Author: Den Norge

Den Norge (3 of 8)



The Night Train
I took the night train to Oslo that night. At first, I was very happy. I got on the train and found a car with a lot of gorgeous Scandinavian men in it. Two of the men sat drinking out of a large bottle of liquor. They were were actually quite handsome and rather entertaining in their drunken giggles.

Another man who sat behind was absolutely gorgeous. He was the typical Scandinavian stud with shockingly blond, short and spiky hair, eyes the color of the Atlantic and an expensive black suit that accentuated his broad shoulders. He was the kind of guy you look at and think, “He has to be a jerk. No way could a guy be that good looking and be nice.” But when he smiled at me, I got all goosebumpy just the same.

I sat down and all three men began talking to me right away. I thought I was in heaven. Then, an older man came over and asked, “Do you have that seat?” It turned out that he had the seat reserved. So, I got up to move. The breathtakingly beautiful man behind me told me that the seat next to him was free and that I could sit there. My heart pounded and I felt my face grow flush like a teenybopper with a crush.

I was about to sit down when I sighed as reality set in and said, “Well, chances are, I must have a seat reserved somewhere. I just didn’t realize it.” So, he looked at my ticket and told me that my seat was about two cars back. He apologized and helped me gather my things. I hated him for being such a gentleman. I trudged two cars back and opened the door nearly falling over from the stench of urine. My seat was very uncomfortable and I hardly slept at all that night.

I arrived in Oslo, Norway tired, cranky, sore and dying to get some fresh air. I hoped to see the beautiful man. I thought that perhaps I would be lucky and to find him looking for me. However, he was nowhere in sight. I threw my heavy pack onto my shoulders wincing as the straps seemed to intensify every aching tired muscle in me.

I stepped onto the street hoping to find a coffee shop, but everything was completely silent. It was only 7am and everything was still closed. All I wanted to do was sleep but I couldn’t even check into my hostel until 3pm. I finally found an open coffee shop and ordered a cappuccino only to realize that I hadn’t exchanged my currency yet. It seems that when you’re really tired, nothing seems to work out quite right.
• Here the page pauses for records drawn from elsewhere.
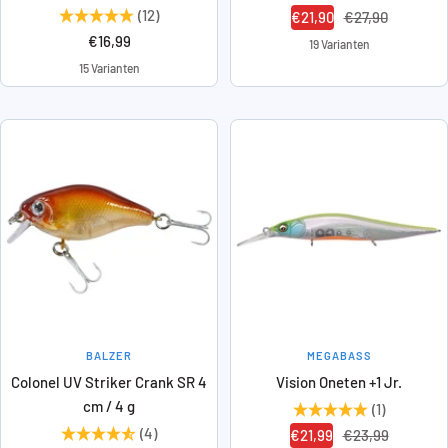
(12)
Angebotspreis
Regulärer
€21,90
€27,90
Angebotspreis
€16,99
Preis
19 Varianten
15 Varianten
BALZER
MEGABASS
Colonel UV Striker Crank SR 4
Vision Oneten +1 Jr.
cm / 4 g
(1)
(4)
Angebotspreis
Regulärer
€21,99
€23,99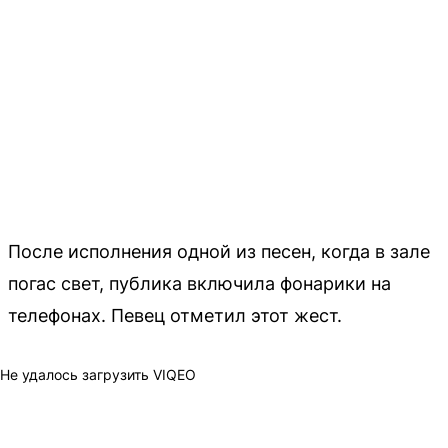
После исполнения одной из песен, когда в зале
погас свет, публика включила фонарики на
телефонах. Певец отметил этот жест.
Не удалось загрузить VIQEO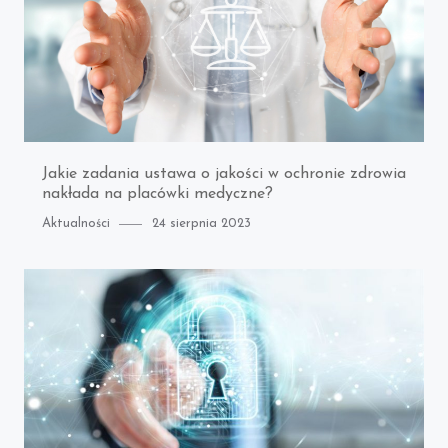
Jakie zadania ustawa o jakości w ochronie zdrowia
nakłada na placówki medyczne?
Category
Posted
Aktualności
24 sierpnia 2023
on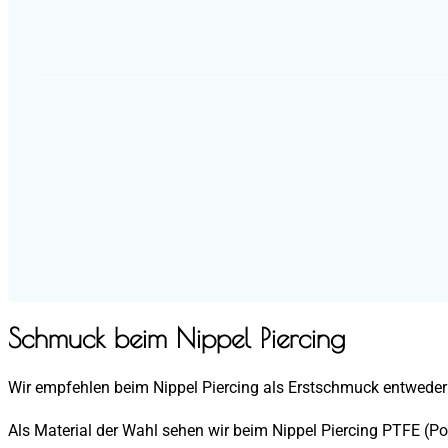
Schmuck beim Nippel Piercing
Wir empfehlen beim Nippel Piercing als Erstschmuck entweder ei
Als Material der Wahl sehen wir beim Nippel Piercing PTFE (Polyt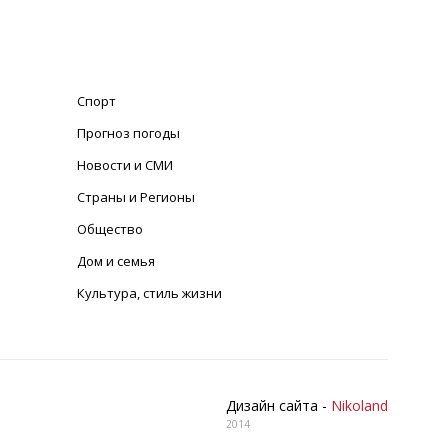
Спорт
Прогноз погоды
Новости и СМИ
Страны и Регионы
Общество
Дом и семья
Культура, стиль жизни
Дизайн сайта -
Nikoland
2014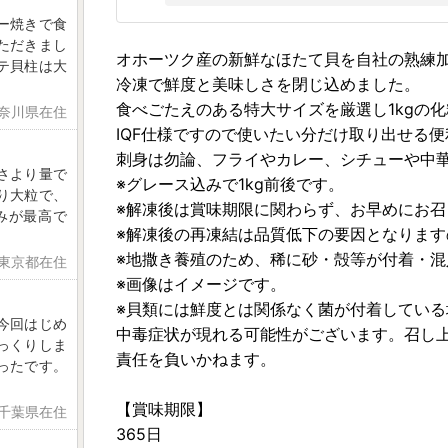
ー焼きで食
ただきまし
オホーツク産の新鮮なほたて貝を自社の熟練
テ貝柱は大
冷凍で鮮度と美味しさを閉じ込めました。
食べごたえのある特大サイズを厳選し1kgの
神奈川県在住
IQF仕様ですので使いたい分だけ取り出せる
刺身は勿論、フライやカレー、シチューや中
さより量で
※グレース込みで1kg前後です。
り大粒で、
※解凍後は賞味期限に関わらず、お早めにお召
みが最高で
※解凍後の再凍結は品質低下の要因となります
※地撒き養殖のため、稀に砂・殻等が付着・
 東京都在住
※画像はイメージです。
※貝類には鮮度とは関係なく菌が付着してい
今回はじめ
中毒症状が現れる可能性がございます。召し
っくりしま
責任を負いかねます。
ったです。
【賞味期限】
 千葉県在住
365日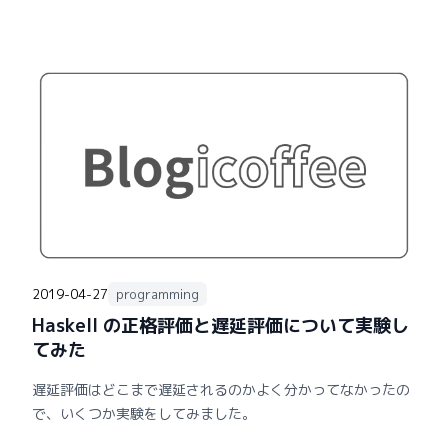
2019-04-27
programming
Haskell の正格評価と遅延評価について実験し
てみた
遅延評価はどこまで遅延されるのかよく分かってなかったの
で、いくつか実験をしてみました。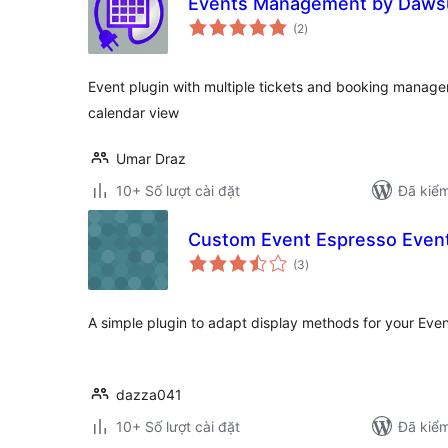
Events Management by Daws
tổng
(2
)
đánh
giá
Event plugin with multiple tickets and booking manag
calendar view
Umar Draz
10+ Số lượt cài đặt
Đã kiểm
Custom Event Espresso Event
tổng
(3
)
đánh
giá
A simple plugin to adapt display methods for your Eve
dazza041
10+ Số lượt cài đặt
Đã kiểm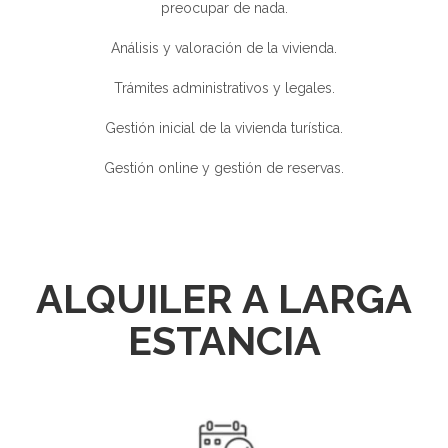
preocupar de nada.
Análisis y valoración de la vivienda.
Trámites administrativos y legales.
Gestión inicial de la vivienda turística.
Gestión online y gestión de reservas.
ALQUILER A LARGA
ESTANCIA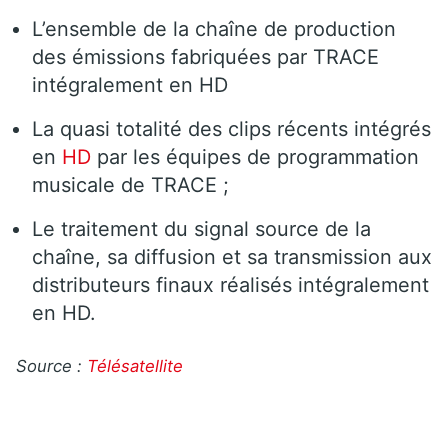
L’ensemble de la chaîne de production
des émissions fabriquées par TRACE
intégralement en HD
La quasi totalité des clips récents intégrés
en
HD
par les équipes de programmation
musicale de TRACE ;
Le traitement du signal source de la
chaîne, sa diffusion et sa transmission aux
distributeurs finaux réalisés intégralement
en HD.
Source :
Télésatellite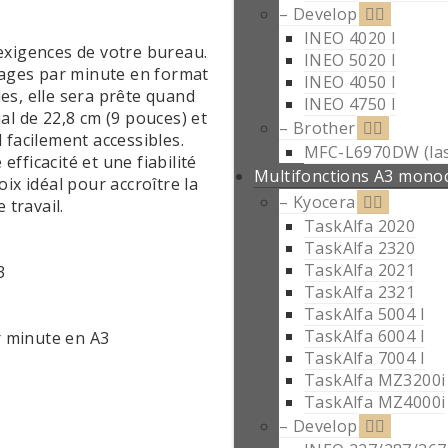
– Develop
INEO 4020 I
xigences de votre bureau.
INEO 5020 I
pages par minute en format
INEO 4050 I
es, elle sera prête quand
INEO 4750 I
al de 22,8 cm (9 pouces) et
– Brother
l facilement accessibles.
MFC-L6970DW (las
fficacité et une fiabilité
Multifonctions A3 mon
oix idéal pour accroître la
– Kyocera
 travail.
TaskAlfa 2020
TaskAlfa 2320
TaskAlfa 2021
3
TaskAlfa 2321
TaskAlfa 5004 I
TaskAlfa 6004 I
r minute en A3
TaskAlfa 7004 I
TaskAlfa MZ3200i
TaskAlfa MZ4000i
– Develop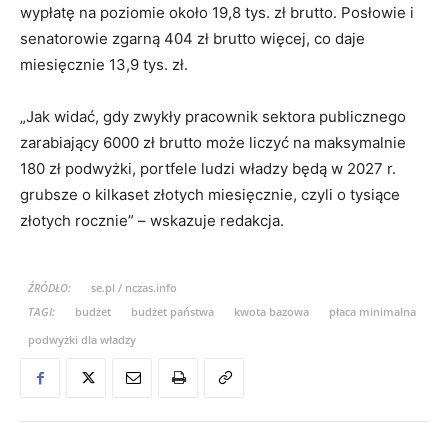
wypłatę na poziomie około 19,8 tys. zł brutto. Posłowie i
senatorowie zgarną 404 zł brutto więcej, co daje
miesięcznie 13,9 tys. zł.
„Jak widać, gdy zwykły pracownik sektora publicznego
zarabiający 6000 zł brutto może liczyć na maksymalnie
180 zł podwyżki, portfele ludzi władzy będą w 2027 r.
grubsze o kilkaset złotych miesięcznie, czyli o tysiące
złotych rocznie” – wskazuje redakcja.
ŹRÓDŁO:
se.pl / nczas.info
TAGI:
budżet
budżet państwa
kwota bazowa
płaca minimalna
podwyżki dla władzy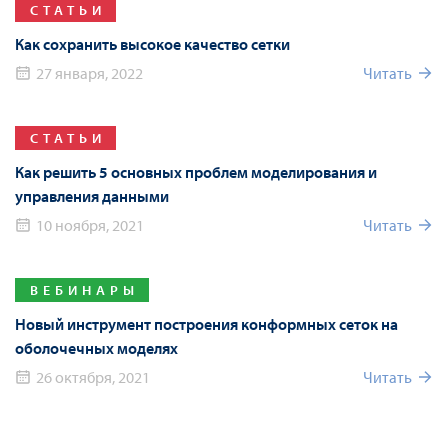
СТАТЬИ
Как сохранить высокое качество сетки
27 января, 2022
Читать
СТАТЬИ
Как решить 5 основных проблем моделирования и
управления данными
10 ноября, 2021
Читать
ВЕБИНАРЫ
Новый инструмент построения конформных сеток на
оболочечных моделях
26 октября, 2021
Читать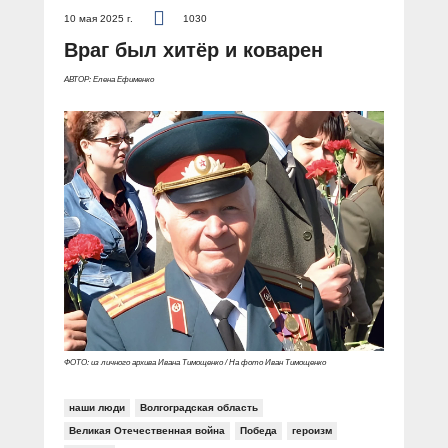
10 мая 2025 г.
1030
Враг был хитёр и коварен
АВТОР: Елена Ефименко
ФОТО: из личного архива Ивана Тимощенко / На фото Иван Тимощенко
наши люди
Волгоградская область
Великая Отечественная война
Победа
героизм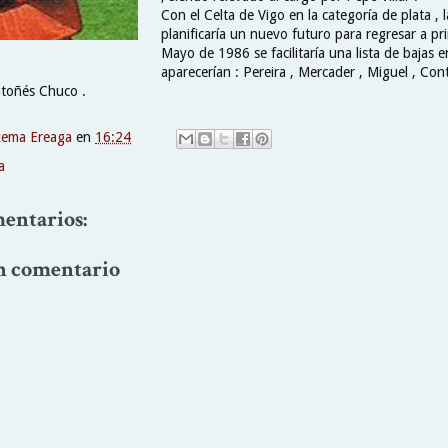
Con el Celta de Vigo en la categoría de plata , 
planificaría un nuevo futuro para regresar a pri
Mayo de 1986 se facilitaría una lista de bajas e
aparecerían : Pereira , Mercader , Miguel , Cont
antoñés Chuco .
xema Ereaga
en
16:24
a
entarios:
n comentario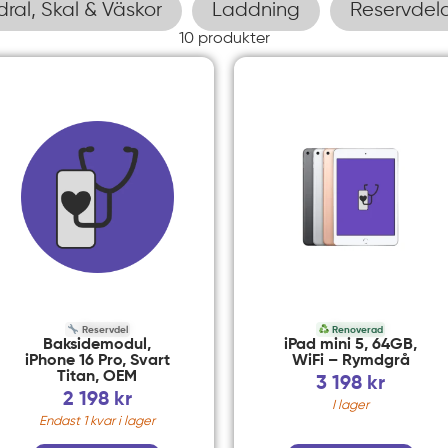
dral, Skal & Väskor
Laddning
Reservdel
10
produkter
Reservdel
Renoverad
Baksidemodul,
iPad mini 5, 64GB,
iPhone 16 Pro, Svart
WiFi – Rymdgrå
Titan, OEM
3 198
kr
2 198
kr
I lager
Endast 1 kvar i lager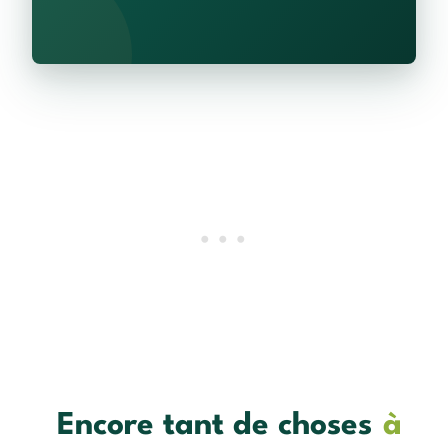
Encore tant de choses
à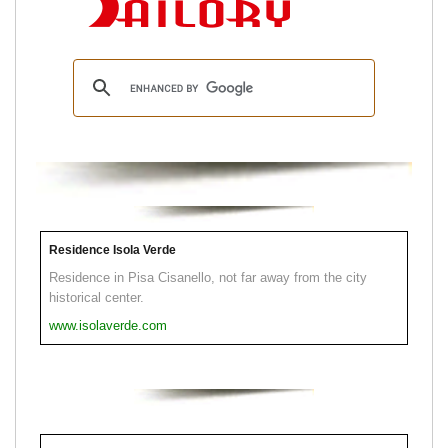
Residence Isola Verde
Residence in Pisa Cisanello, not far away from the city
historical center.
www.isolaverde.com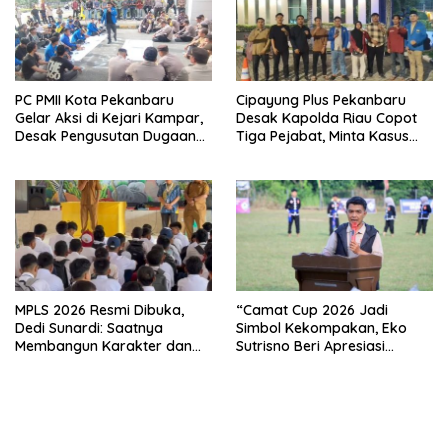
PC PMII Kota Pekanbaru
Cipayung Plus Pekanbaru
Gelar Aksi di Kejari Kampar,
Desak Kapolda Riau Copot
Desak Pengusutan Dugaan
Tiga Pejabat, Minta Kasus
Penyimpangan Proyek
Dugaan Kekerasan
Stanum Rp6 Miliar
Mahasiswa Diusut Tuntas
MPLS 2026 Resmi Dibuka,
“Camat Cup 2026 Jadi
Dedi Sunardi: Saatnya
Simbol Kekompakan, Eko
Membangun Karakter dan
Sutrisno Beri Apresiasi
Mengukir Prestasi di UPT SMP
Tinggi”
Negeri 2 Bangkinang Kota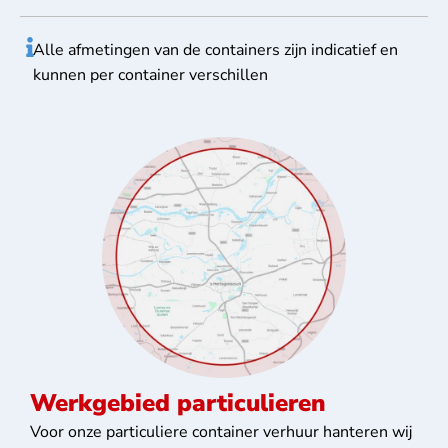
Alle afmetingen van de containers zijn indicatief en
kunnen per container verschillen
Werkgebied particulieren
Voor onze particuliere container verhuur hanteren wij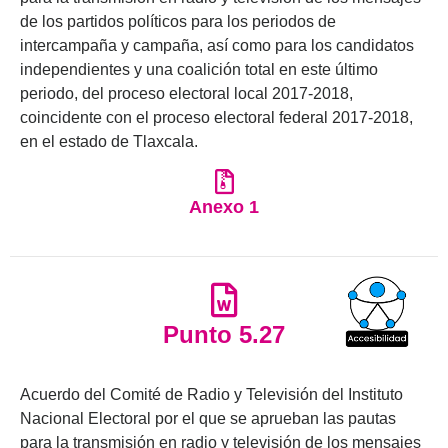
de los partidos políticos para los periodos de
intercampaña y campaña, así como para los candidatos
independientes y una coalición total en este último
periodo, del proceso electoral local 2017-2018,
coincidente con el proceso electoral federal 2017-2018,
en el estado de Tlaxcala.
Anexo 1
Punto 5.27
Acuerdo del Comité de Radio y Televisión del Instituto
Nacional Electoral por el que se aprueban las pautas
para la transmisión en radio y televisión de los mensajes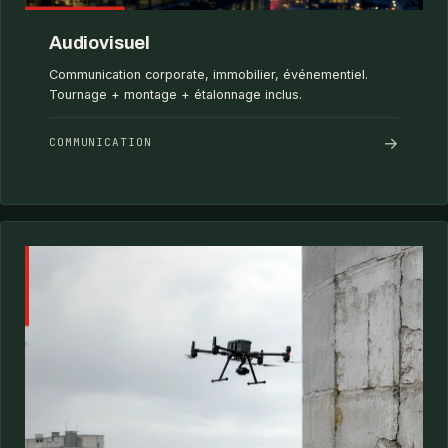
Audiovisuel
Communication corporate, immobilier, événementiel.
Tournage + montage + étalonnage inclus.
→
COMMUNICATION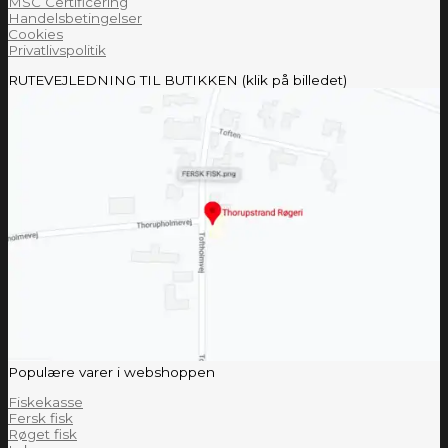
MSC Certificering
Handelsbetingelser
Cookies
Privatlivspolitik
RUTEVEJLEDNING TIL BUTIKKEN (klik på billedet)
Populære varer i webshoppen
Fiskekasse
Fersk fisk
Røget fisk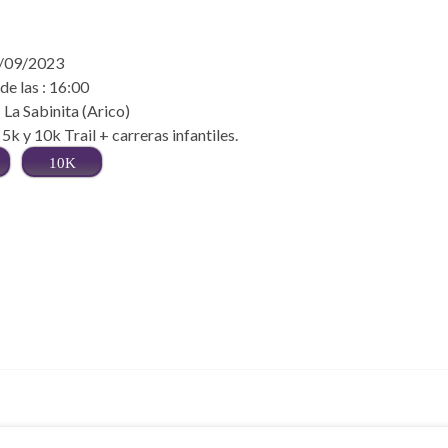
6/09/2023
e las : 16:00
 La Sabinita (Arico)
 5k y 10k Trail + carreras infantiles.
10K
I dropped off my things at the hostel though and tried to keep myself busy throughout the day. I sat at the harbor at lunchtime and bought some freshly steamed shrimp right off the boat and threw the scraps to the seagulls. I scolded the old fat seagulls when they attacked the immature seagulls that needed the food. They apparently didn’t understand English though. Damn Viking seagulls. My body and mind began to relax. I was even blessed with the sight of a four-man racing shell gliding by in front of me, reminding me of my passion for rowing.

Polite Vikings…
I spent the evening in Oslo holed up in the hostel, reading the tales written by previous travelers and reading everything I could find about Norway. I had originally planned to travel all over Scandinavia. However, after looking at my plans a few more times, I set a goal for myself. Last summer, I had been nearly 12 miles south of the Arctic Circle when I was in Fairbanks. But, I hadn’t quite gotten that far north. This time, I decided that I had to get there. Why? I have no idea. It didn’t really accomplish anything. But, I think that it seems cool to know that I’ve been to the “Arctic”.

So, first I went to Trondheim for one night. I met another young man who poured his heart out to me and told me all his fears about life and so on. We played pool all night at a local pub after scarfing down some “cheap” beers at the hostel. Some very drunk Norwegian guys started hassling us while we played pool. The guy I was with didn’t really mind so much. It really started to get to me though. At some point, I said to them, “Guys, I am really annoyed. Yes, you have accomplished that. Good job. However, your words are completely wasted. Why bother saying anything bad about me if I can’t understand it. I don’t speak Norwegian you morons!”

All the while, I was very clear on the fact that my words were about as wasted as theirs. Their handsome long-haired Viking friend was sober and constantly apologizing for their behavior. He apologized again as I was leaving. I shook his hand and told him that it wasn’t his fault. “What a gentleman,” I thought. Just then, he grabbed my butt as I turned around. I just laughed at the irony. The moral: never trust a Viking.